**Provided records:**
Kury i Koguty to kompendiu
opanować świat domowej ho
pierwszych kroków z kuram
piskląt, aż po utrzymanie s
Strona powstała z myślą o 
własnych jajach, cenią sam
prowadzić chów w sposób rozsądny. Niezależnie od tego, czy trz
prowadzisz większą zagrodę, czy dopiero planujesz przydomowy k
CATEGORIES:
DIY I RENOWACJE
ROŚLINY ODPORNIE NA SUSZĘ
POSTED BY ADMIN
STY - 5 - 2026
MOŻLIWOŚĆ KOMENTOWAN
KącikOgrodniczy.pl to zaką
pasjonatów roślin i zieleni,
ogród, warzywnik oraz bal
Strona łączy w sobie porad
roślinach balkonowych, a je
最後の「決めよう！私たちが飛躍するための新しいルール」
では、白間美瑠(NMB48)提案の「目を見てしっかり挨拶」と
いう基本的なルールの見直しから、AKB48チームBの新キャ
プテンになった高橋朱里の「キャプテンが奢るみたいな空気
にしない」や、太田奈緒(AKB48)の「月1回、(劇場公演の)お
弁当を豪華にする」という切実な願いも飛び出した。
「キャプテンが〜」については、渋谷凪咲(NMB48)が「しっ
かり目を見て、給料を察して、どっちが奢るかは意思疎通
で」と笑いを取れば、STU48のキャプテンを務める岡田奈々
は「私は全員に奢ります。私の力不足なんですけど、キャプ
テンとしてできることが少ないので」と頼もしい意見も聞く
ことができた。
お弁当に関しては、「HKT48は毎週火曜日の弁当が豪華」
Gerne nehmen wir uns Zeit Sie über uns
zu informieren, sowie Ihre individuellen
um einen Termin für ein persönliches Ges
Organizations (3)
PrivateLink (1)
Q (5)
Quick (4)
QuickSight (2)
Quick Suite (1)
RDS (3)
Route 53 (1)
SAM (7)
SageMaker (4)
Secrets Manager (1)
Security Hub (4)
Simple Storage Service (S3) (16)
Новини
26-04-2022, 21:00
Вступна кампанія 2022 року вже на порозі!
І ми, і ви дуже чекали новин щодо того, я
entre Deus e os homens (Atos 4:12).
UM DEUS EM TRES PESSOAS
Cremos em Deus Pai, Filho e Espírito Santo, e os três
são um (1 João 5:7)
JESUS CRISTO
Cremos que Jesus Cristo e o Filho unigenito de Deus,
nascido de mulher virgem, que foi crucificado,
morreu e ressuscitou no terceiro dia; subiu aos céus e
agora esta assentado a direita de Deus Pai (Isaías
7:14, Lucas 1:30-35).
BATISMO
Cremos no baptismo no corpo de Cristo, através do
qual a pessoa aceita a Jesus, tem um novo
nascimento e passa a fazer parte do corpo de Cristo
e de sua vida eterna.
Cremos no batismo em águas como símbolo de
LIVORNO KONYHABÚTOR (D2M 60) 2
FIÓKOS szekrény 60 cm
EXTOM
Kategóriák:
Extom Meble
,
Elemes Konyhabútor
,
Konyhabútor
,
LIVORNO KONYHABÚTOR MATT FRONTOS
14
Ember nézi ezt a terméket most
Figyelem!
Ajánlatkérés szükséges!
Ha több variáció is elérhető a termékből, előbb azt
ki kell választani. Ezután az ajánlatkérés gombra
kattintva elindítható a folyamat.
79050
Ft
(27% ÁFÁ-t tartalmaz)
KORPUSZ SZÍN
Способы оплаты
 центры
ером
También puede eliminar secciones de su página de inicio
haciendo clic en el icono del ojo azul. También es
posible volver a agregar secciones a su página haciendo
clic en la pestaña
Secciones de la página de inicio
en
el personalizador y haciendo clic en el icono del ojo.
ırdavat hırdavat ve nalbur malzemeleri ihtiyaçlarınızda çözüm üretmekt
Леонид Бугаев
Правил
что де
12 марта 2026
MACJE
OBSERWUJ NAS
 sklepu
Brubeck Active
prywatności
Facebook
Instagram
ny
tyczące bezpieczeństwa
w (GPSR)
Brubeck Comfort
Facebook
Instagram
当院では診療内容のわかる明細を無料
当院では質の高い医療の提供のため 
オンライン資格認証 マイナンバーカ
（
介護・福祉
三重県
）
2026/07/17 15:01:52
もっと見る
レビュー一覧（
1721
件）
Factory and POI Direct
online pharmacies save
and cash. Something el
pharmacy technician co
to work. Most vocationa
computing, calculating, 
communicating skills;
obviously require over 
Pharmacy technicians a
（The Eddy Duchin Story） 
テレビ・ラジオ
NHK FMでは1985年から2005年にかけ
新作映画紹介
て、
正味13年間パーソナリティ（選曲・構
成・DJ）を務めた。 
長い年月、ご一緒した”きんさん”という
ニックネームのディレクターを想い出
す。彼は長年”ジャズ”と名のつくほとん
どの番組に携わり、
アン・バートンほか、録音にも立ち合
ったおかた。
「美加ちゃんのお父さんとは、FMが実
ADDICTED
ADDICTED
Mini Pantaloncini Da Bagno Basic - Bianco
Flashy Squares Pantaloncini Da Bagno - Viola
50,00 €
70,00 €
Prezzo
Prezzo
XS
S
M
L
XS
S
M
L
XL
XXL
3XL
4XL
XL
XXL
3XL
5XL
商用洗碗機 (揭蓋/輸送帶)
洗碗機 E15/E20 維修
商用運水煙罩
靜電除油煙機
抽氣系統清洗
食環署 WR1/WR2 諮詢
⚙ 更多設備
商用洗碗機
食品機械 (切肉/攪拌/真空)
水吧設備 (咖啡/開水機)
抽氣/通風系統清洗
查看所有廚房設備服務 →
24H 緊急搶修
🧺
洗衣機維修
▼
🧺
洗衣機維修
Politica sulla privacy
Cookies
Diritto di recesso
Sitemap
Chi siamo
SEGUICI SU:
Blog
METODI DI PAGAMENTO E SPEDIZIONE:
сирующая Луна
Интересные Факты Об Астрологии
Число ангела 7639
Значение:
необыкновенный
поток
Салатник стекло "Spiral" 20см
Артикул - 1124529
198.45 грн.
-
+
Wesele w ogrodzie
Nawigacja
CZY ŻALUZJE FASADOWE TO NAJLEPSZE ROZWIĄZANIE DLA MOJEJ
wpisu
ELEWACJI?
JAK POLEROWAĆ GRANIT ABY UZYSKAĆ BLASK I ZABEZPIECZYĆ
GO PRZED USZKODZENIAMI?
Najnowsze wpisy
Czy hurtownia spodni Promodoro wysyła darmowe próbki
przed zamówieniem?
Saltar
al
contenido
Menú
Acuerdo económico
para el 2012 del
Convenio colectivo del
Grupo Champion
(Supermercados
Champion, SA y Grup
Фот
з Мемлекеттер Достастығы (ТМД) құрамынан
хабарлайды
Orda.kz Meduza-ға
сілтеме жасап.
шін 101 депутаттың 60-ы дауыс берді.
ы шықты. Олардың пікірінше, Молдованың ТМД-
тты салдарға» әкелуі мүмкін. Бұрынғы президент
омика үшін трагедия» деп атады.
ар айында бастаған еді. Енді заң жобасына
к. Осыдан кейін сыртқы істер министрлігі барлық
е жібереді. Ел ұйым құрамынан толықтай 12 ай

**Directions:** Within the material, find all lines that hold the word "Strona" and show them.

**Response to the task:**
Strona powstała z myślą o 
Strona łączy w sobie porad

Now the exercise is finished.